## Requirement
Where a line of the records holds the string "không", copy that line.

Data extracted from a collection
----

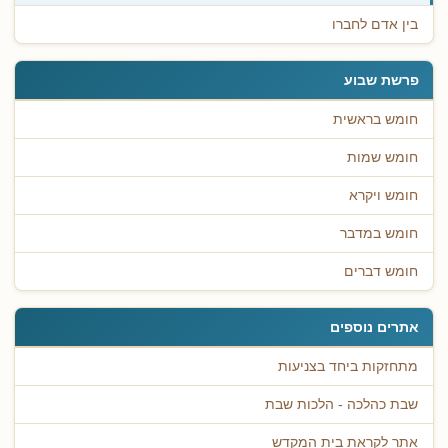
בין אדם לחברו
פרשת שבוע
חומש בראשית
חומש שמות
חומש ויקרא
חומש במדבר
חומש דברים
אתרים נוספים
מתחזקות ביחד בצניעות
שבת כהלכה - הלכות שבת
אתר לקראת בית המקדש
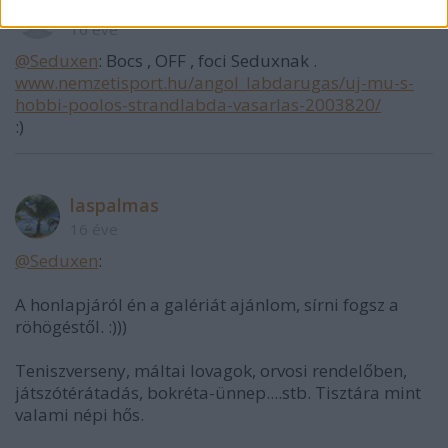
szabogyula
16 éve
@Seduxen
: Bocs , OFF , foci Seduxnak .
www.nemzetisport.hu/angol_labdarugas/uj-mu-s-
hobbi-poolos-strandlabda-vasarlas-2003820/
:)
laspalmas
16 éve
@Seduxen
:
A honlapjáról én a galériát ajánlom, sírni fogsz a
röhögéstől. :)))
Teniszverseny, máltai lovagok, orvosi rendelőben,
játszótérátadás, bokréta-ünnep....stb. Tisztára mint
valami népi hős.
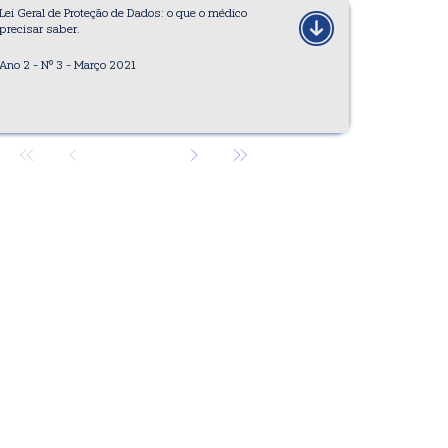
Lei Geral de Proteção de Dados: o que o médico
precisar saber.
Ano 2 - Nº 3 - Março 2021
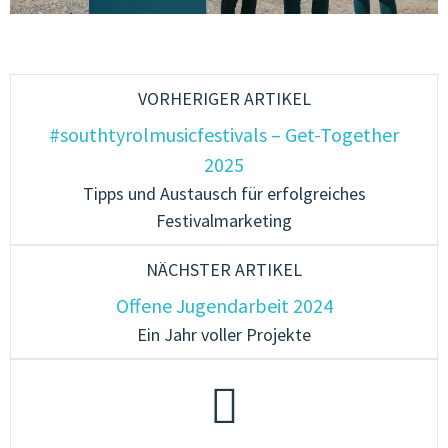
VORHERIGER ARTIKEL
#southtyrolmusicfestivals – Get-Together
2025
Tipps und Austausch für erfolgreiches
Festivalmarketing
NÄCHSTER ARTIKEL
Offene Jugendarbeit 2024
Ein Jahr voller Projekte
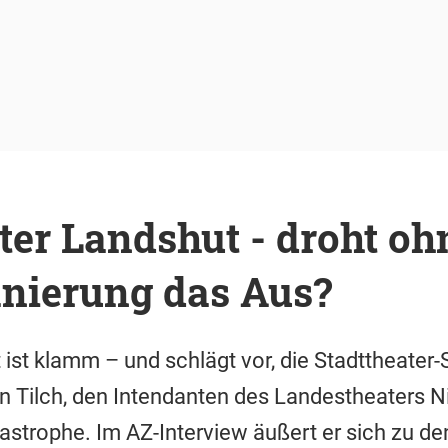
ter Landshut - droht oh
anierung das Aus?
 ist klamm – und schlägt vor, die Stadttheater-
an Tilch, den Intendanten des Landestheaters Ni
tastrophe. Im AZ-Interview äußert er sich zu 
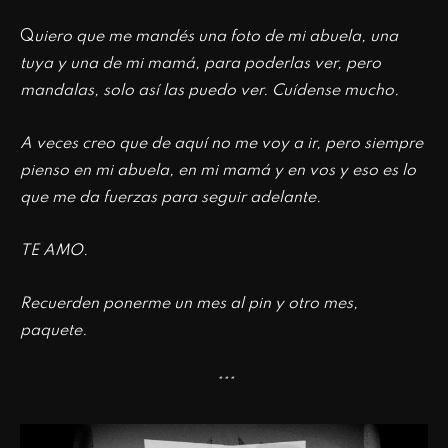
Q
uiero que me mandés una foto de mi abuela, una
tuya y una de mi mamá, para poderlas ver, pero
mandalas, solo así las puedo ver. Cuídense mucho.
A veces creo que de aquí no me voy a ir, pero siempre
pienso en mi abuela, en mi mamá y en vos y eso es lo
que me da fuerzas para seguir adelante.
TE AMO.
Recuerden ponerme un mes al pin y otro mes,
paquete.
***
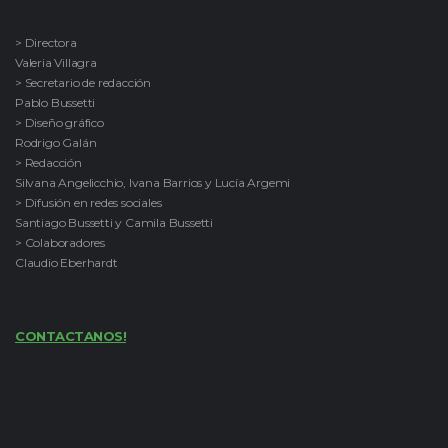
> Directora
Valeria Villagra
> Secretario de redacción
Pablo Bussetti
> Diseño gráfico
Rodrigo Galán
> Redacción
Silvana Angelicchio, Ivana Barrios y Lucía Argemi
> Difusión en redes sociales
Santiago Bussetti y Camila Bussetti
> Colaboradores
Claudio Eberhardt
CONTACTANOS!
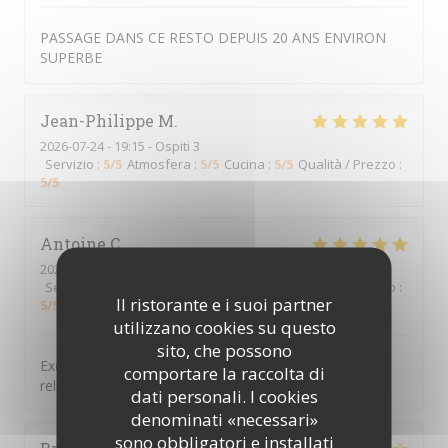
PASSAGE DANS CE RESTO DEPUIS 20 ANS ENVIRON
SUPERBE
Jean-Philippe
M
2026-07-24
- 19:15 - Ospiti 3
Servizio
:
5
/5
Atmosfera
:
5
/5
Cucina
:
5
/5
Qualità / Prezzo
:
5
/5
Antoine
C
2026-07-22
- 19:00 - Ospiti 4
Servizio
:
5
/5
Atmosfera
:
5
/5
Cucina
:
5
/5
Qualità / Prezzo
:
Il ristorante e i suoi partner
5
/5
utilizzano cookies su questo
sito, che possono
Excellent repas. Tout était bien présenté, ambiance
comportare la raccolta di
relaxe et conviviale. Excellente table
dati personali. I cookies
denominati «necessari»
sono obbligatori e installati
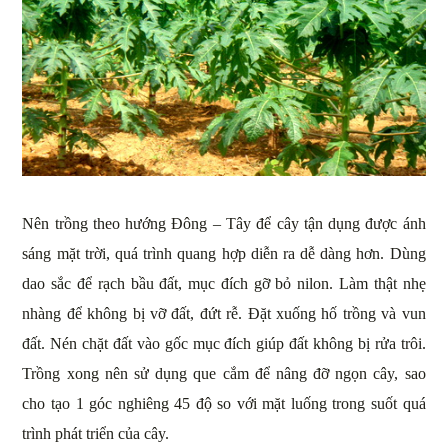
Nên trồng theo hướng Đông – Tây để cây tận dụng được ánh
sáng mặt trời, quá trình quang hợp diễn ra dễ dàng hơn. Dùng
dao sắc để rạch bầu đất, mục đích gỡ bỏ nilon. Làm thật nhẹ
nhàng để không bị vỡ đất, đứt rễ. Đặt xuống hố trồng và vun
đất. Nén chặt đất vào gốc mục đích giúp đất không bị rửa trôi.
Trồng xong nên sử dụng que cắm để nâng đỡ ngọn cây, sao
cho tạo 1 góc nghiêng 45 độ so với mặt luống trong suốt quá
trình phát triển của cây.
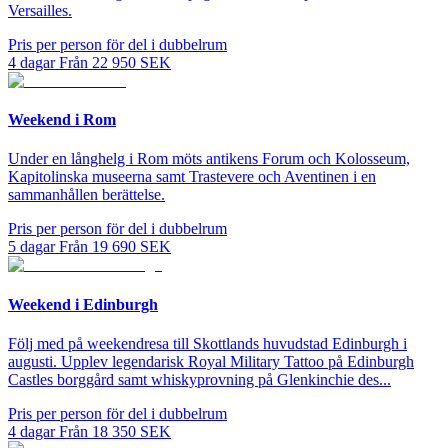
Versailles.
Pris per person för del i dubbelrum
4
dagar
Från
22 950
SEK
Weekend i Rom
Under en långhelg i Rom möts antikens Forum och Kolosseum,
Kapitolinska museerna samt Trastevere och Aventinen i en
sammanhållen berättelse.
Pris per person för del i dubbelrum
5
dagar
Från
19 690
SEK
Weekend i Edinburgh
Följ med på weekendresa till Skottlands huvudstad Edinburgh i
augusti. Upplev legendarisk Royal Military Tattoo på Edinburgh
Castles borggård samt whiskyprovning på Glenkinchie des...
Pris per person för del i dubbelrum
4
dagar
Från
18 350
SEK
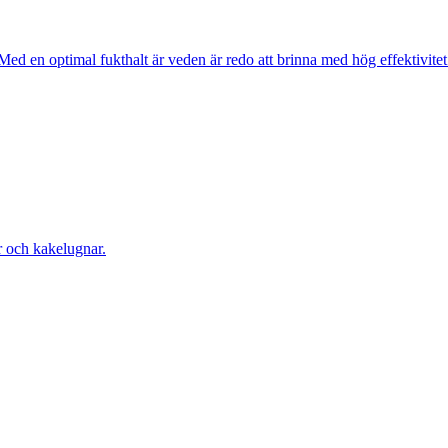
d en optimal fukthalt är veden är redo att brinna med hög effektivitet o
r och kakelugnar.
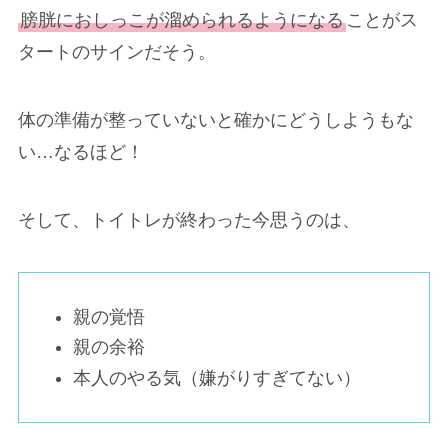
膀胱におしっこが溜められるようになる
ことがス
タートのサインだそう。
体の準備が整っていないと確かにどうしようもな
い…なるほど！
そして、トイトレが終わった今思うのは、
親の覚悟
親の余裕
本人のやる気（嫌がりすぎてない）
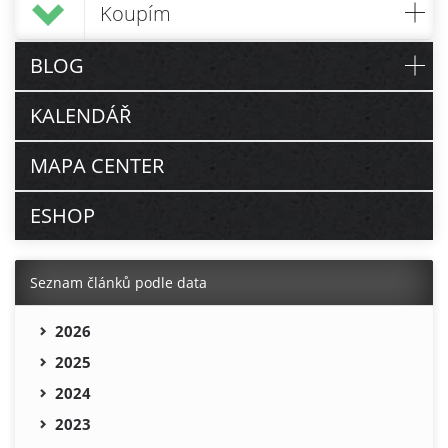
Koupím
BLOG
KALENDÁŘ
MAPA CENTER
ESHOP
Seznam článků podle data
2026
2025
2024
2023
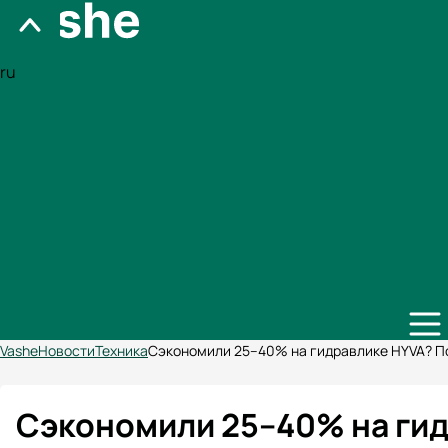
ru
Vashe
Новости
Техника
Сэкономили 25–40% на гидравлике HYVA? По
Сэкономили 25–40% на ги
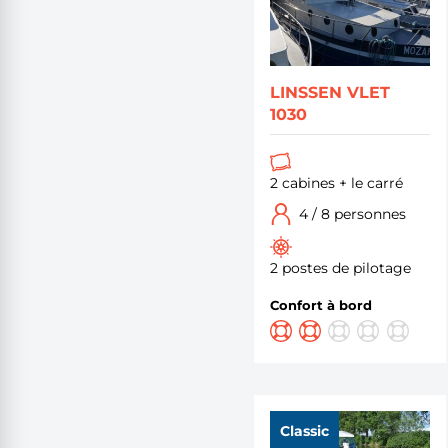
LINSSEN VLET
1030
2 cabines + le carré
4 / 8 personnes
2 postes de pilotage
Confort à bord
Classic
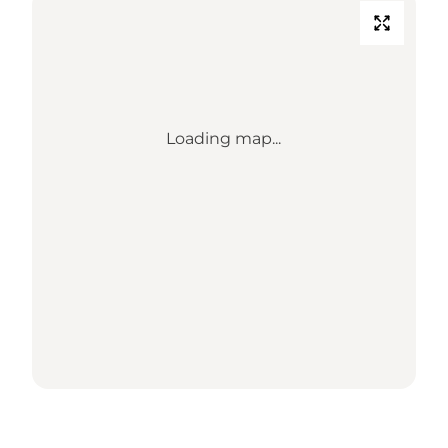
Loading map...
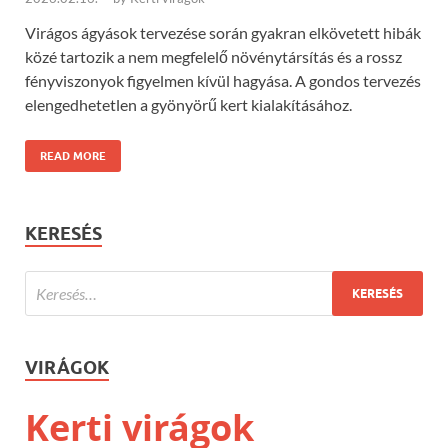
Virágos ágyások tervezése során gyakran elkövetett hibák
közé tartozik a nem megfelelő növénytársítás és a rossz
fényviszonyok figyelmen kívül hagyása. A gondos tervezés
elengedhetetlen a gyönyörű kert kialakításához.
READ MORE
KERESÉS
VIRÁGOK
Kerti virágok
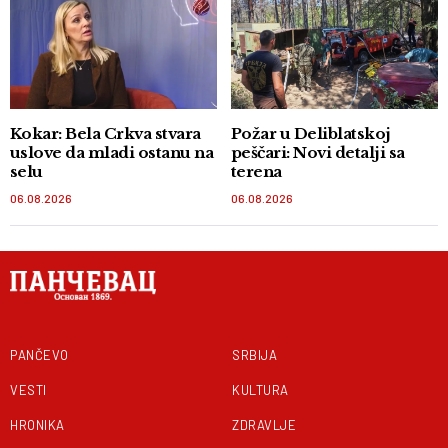
Kokar: Bela Crkva stvara
Požar u Deliblatskoj
uslove da mladi ostanu na
peščari: Novi detalji sa
selu
terena
06.08.2026
06.08.2026
PANČEVO
SRBIJA
VESTI
KULTURA
HRONIKA
ZDRAVLJE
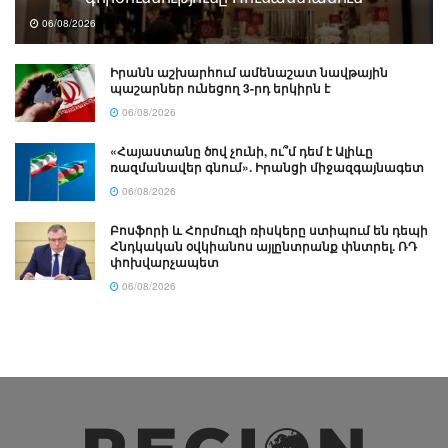
06/08/2026
Իրանն աշխարհում ամենաշատ նավթային
պաշարներ ունեցող 3-րդ երկիրն է
06/08/2026
«Հայաստանը ծով չունի, ու՞մ դեմ է Ալիևը
ռազմանավեր գնում». Իրանցի միջազգայնագետ
06/08/2026
Բոսֆորի և Հորմուզի ռիսկերը ստիպում են դեպի
Հնդկական օվկիանոս այլընտրանք փնտրել. ՌԴ
փոխվարչապետ
06/08/2026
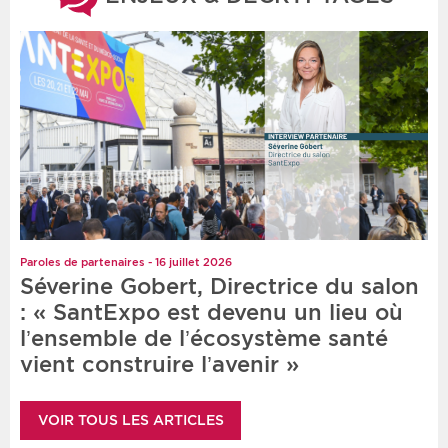
Paroles de partenaires - 16 juillet 2026
Séverine Gobert, Directrice du salon
: « SantExpo est devenu un lieu où
l’ensemble de l’écosystème santé
vient construire l’avenir »
VOIR TOUS LES ARTICLES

----

## Response for this exercise
nhàng để không bị vỡ đất, đứt rễ. Đặt xuống hố trồng và vun
đất. Nén chặt đất vào gốc mục đích giúp đất không bị rửa trôi.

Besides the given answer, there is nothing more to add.